▶ [Problem statement]: Since only the words are wanted, reproduce every entry exactly and leave the images behind.

(Saved data entries)
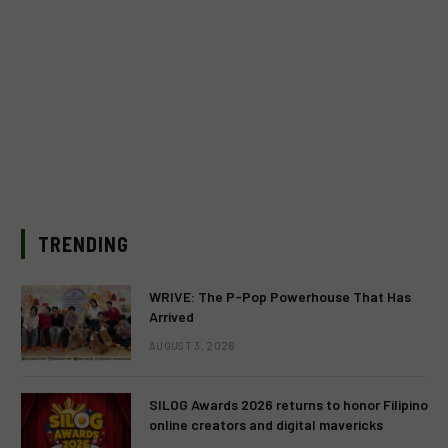
TRENDING
WRIVE: The P-Pop Powerhouse That Has
Arrived
AUGUST 3, 2026
SILOG Awards 2026 returns to honor Filipino
online creators and digital mavericks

▶ [Task output]:
TRENDING
WRIVE: The P-Pop Powerhouse That Has
Arrived
AUGUST 3, 2026
SILOG Awards 2026 returns to honor Filipino
online creators and digital mavericks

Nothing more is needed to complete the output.